Book: Designing Data-Intensive Applications, 2nd Edition

The core mental model

• Goals first: optimize for Reliability, Scalability, and Maintainability. Make the trade-offs explicit with concrete SLIs/SLOs (p99 latency, throughput, error rate, RPO/RTO).
• Workload-driven design: let access patterns and failure modes drive every choice (data model, storage engine, replication, partitioning).

Data models & schemas

• Pick models by shape of data + queries: relational (SQL), document, wide-column, graph.
• Treat schema as a contract: enforce compatibility (backward/forward), version messages (Avro/Protobuf/JSON-Schema), and keep a Schema Registry.
• Prefer evolution over “schema-less”: you always have a schema—make it explicit.

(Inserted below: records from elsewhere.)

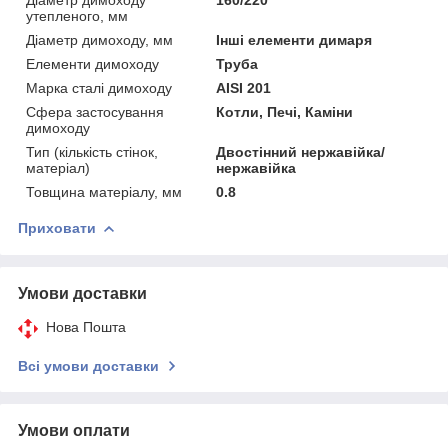
утепленого, мм
Діаметр димоходу, мм
Інші елементи димаря
Елементи димоходу
Труба
Марка сталі димоходу
AISI 201
Сфера застосування
Котли, Печі, Каміни
димоходу
Тип (кількість стінок,
Двостінний нержавійка/
матеріал)
нержавійка
Товщина матеріалу, мм
0.8
Приховати
Умови доставки
Нова Пошта
Всі умови доставки
Умови оплати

Storage engines & indexing

• B-Tree vs LSM-Tree:
  • B-Trees → fast point reads/updates, steadier read amp.
  • LSMs → high write throughput via SSTables + compaction; mind write-amp/read-amp, Bloom filters, compaction tuning.
• Know your primary and secondary indexes (and their costs) and when to denormalize.

Replication: why, how, and trade-offs

• Leader-based (single leader, followers), multi-leader, leaderless (quorums)—each shifts the balance of consistency, availability, and latency.
• User-visible guarantees to design for: read-your-writes, monotonic reads, causal consistency.
• Conflict handling: last-write-wins is easy but lossy; consider CRDTs or app-level merge.

Partitioning (sharding)

• Choose partition keys to spread load and enable locality; beware hot keys and skew.
• Plan rebalancing (consistent hashing, power-of-two choices) and the impact on secondary indexes and joins.
• Co-partition data that must be joined frequently.

Transactions & correctness

• ACID is a toolbox, not a religion. Pick the isolation level that prevents the anomalies you actually care about: serializable > snapshot isolation > read committed, etc.
• Recognize anomalies (write-skew, lost update) and when to use explicit locks, unique constraints, or serializable.
• In distributed systems, “exactly-once” usually means idempotent processing + deduplication at boundaries.

Distributed systems realities

• Clocks drift; wall-clock time lies. Use logical clocks, vector clocks, or watermarks for ordering.
• Consensus (Raft/Paxos) is for small, critical state (membership, metadata), not for your hot data path.
• Treat network partitions and partial failures as normal; design degraded modes.

Batch, streaming, and the dataflow unification

• Batch (e.g., Spark): great for large recomputations and backfills.
• Streaming (e.g., Flink/Kafka Streams): treats batch as a special case; focus on event time, watermarks, stateful operators, backpressure, and checkpointing.
• Clarify delivery semantics: at-most-once, at-least-once, effectively-once (exactly-once processing semantics)—and still make writes idempotent.

Data integration & change propagation

• Prefer Change Data Capture (CDC) over app dual-writes to avoid inconsistencies.
• Use event logs as the source of truth; consider event sourcing when auditability and replay matter.
• Establish lineage and data contracts to prevent “silent breakage” between teams.

Security, governance, and cost

• Basics that bite: encryption at rest/in transit, least-privilege access, key rotation.
• Build for privacy/compliance (e.g., data minimization, retention, erasure workflows) from day one.
• In cloud, model cost as a constraint: storage tiers, egress, compaction, checkpoint size, cross-region traffic.

Operability (what senior engineers sweat)

• Observability: RED/USE metrics, distributed tracing, slow-query visibility, checkpoint and compaction dashboards.
• Failure drills: test quorum loss, lag catch-up, index rebuilds, backfills, replays.
• Runbooks and SLO-based alerts (actionable, with clear owner and playbook).

Common mistakes to avoid

• Designing for theoretical consistency when your SLOs demand availability/latency (or vice-versa).
• Ignoring schema evolution and compatibility—most “outages” in data land are contract breaks.
• Blind sharding without thinking about co-location for joins/aggregations.
• Trusting “exactly-once” to save you—skip the magic, implement idempotence.
• Underestimating state size in streaming (checkpoint bloat, long recovery times).

Quick “day-two” checklist

• Define SLIs/SLOs (latency, throughput, durability, freshness).
• Pick the data model and storage engine for your read/write mix.
• Decide replication mode and consistency guarantees users will feel.
• Choose partition keys and a rebalance strategy.
• Lock in schema versioning rules and a registry.
• Design idempotent endpoints and dedupe keys for pipelines.
• Add observability, lineage, access control, and retention before launch.